What to produce:
Please set down every record exactly as it appears below.

Collected data:
....................

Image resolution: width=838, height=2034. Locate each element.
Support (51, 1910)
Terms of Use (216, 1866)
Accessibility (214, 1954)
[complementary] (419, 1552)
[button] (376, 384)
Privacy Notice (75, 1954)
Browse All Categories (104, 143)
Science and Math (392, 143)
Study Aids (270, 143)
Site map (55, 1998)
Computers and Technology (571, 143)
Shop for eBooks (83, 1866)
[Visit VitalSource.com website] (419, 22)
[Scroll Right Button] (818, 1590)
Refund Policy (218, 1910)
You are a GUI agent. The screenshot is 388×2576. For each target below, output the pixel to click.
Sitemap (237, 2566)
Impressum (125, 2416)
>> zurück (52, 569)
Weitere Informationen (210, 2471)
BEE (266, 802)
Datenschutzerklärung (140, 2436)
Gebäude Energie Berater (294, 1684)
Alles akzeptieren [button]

....................

Response to this task:
Image resolution: width=838, height=2034. Locate each element.
Support (51, 1910)
Terms of Use (216, 1866)
Accessibility (214, 1954)
[complementary] (419, 1552)
[button] (376, 384)
Privacy Notice (75, 1954)
Browse All Categories (104, 143)
Science and Math (392, 143)
Study Aids (270, 143)
Site map (55, 1998)
Computers and Technology (571, 143)
Shop for eBooks (83, 1866)
[Visit VitalSource.com website] (419, 22)
[Scroll Right Button] (818, 1590)
Refund Policy (218, 1910)
You are a GUI agent. The screenshot is 388×2576. For each target below, output the pixel to click.
Sitemap (237, 2566)
Impressum (125, 2416)
>> zurück (52, 569)
Weitere Informationen (210, 2471)
BEE (266, 802)
Datenschutzerklärung (140, 2436)
Gebäude Energie Berater (294, 1684)
Alles akzeptieren [button]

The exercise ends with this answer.